» Required action
Start at the line with "時。」「七點五個地球年…怎麼這麼快？」廖" and print every line through the end of the material below. Keep it exact and free of pictures.

» Data extract
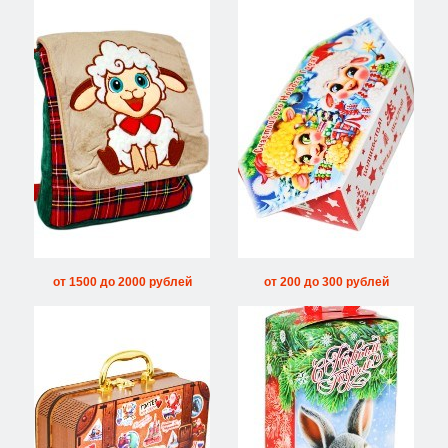
от 1500 до 2000 рублей
от 200 до 300 рублей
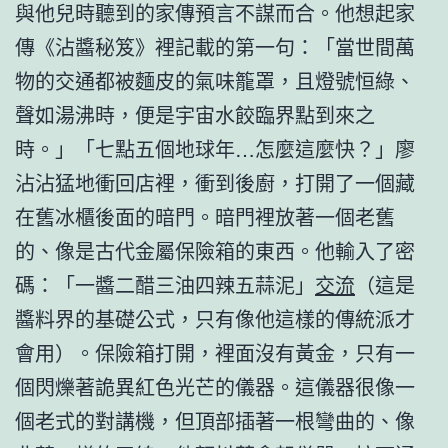
與他兒時聽到的家傳預言不謀而合。他想起家
傳《沾醬秘笈》裡記載的第一句：「當世間萬
物的交通都被麵皮的氣味籠罩，且燈號恒綠、
聲如湯沸時，便是宇宙水餃臨界點到來之
時。」「七點五個地球年…怎麼這麼快？」廖
沾沾猛地衝回店裡，衝到後廚，打開了一個藏
在舊冰櫃後面的暗門。暗門裡放著一個老舊
的、像是古代金屬保險箱的東西。他輸入了密
碼：「一醬二醋三油四辣五蒜泥」
交流
（這是
醬料界的基礎公式，只有像他這樣的傳統派才
會用）。保險箱打開，裡面沒有黃金，只有一
個閃爍著詭異紅色光芒的儀器。這儀器很像一
個老式的對講機，但頂部插著一根彎曲的、像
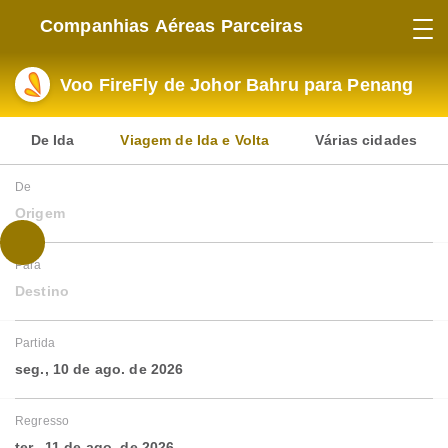
Companhias Aéreas Parceiras
Voo FireFly de Johor Bahru para Penang
De Ida
Viagem de Ida e Volta
Várias cidades
De
Origem
Para
Destino
Partida
seg., 10 de ago. de 2026
Regresso
ter., 11 de ago. de 2026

» Your solution
時。」「七點五個地球年…怎麼這麼快？」廖
沾沾猛地衝回店裡，衝到後廚，打開了一個藏
在舊冰櫃後面的暗門。暗門裡放著一個老舊
的、像是古代金屬保險箱的東西。他輸入了密
碼：「一醬二醋三油四辣五蒜泥」
交流
（這是
醬料界的基礎公式，只有像他這樣的傳統派才
會用）。保險箱打開，裡面沒有黃金，只有一
個閃爍著詭異紅色光芒的儀器。這儀器很像一
個老式的對講機，但頂部插著一根彎曲的、像
Companhias Aéreas Parceiras
Voo FireFly de Johor Bahru para Penang
De Ida
Viagem de Ida e Volta
Várias cidades
De
Origem
Para
Destino
Partida
seg., 10 de ago. de 2026
Regresso
ter., 11 de ago. de 2026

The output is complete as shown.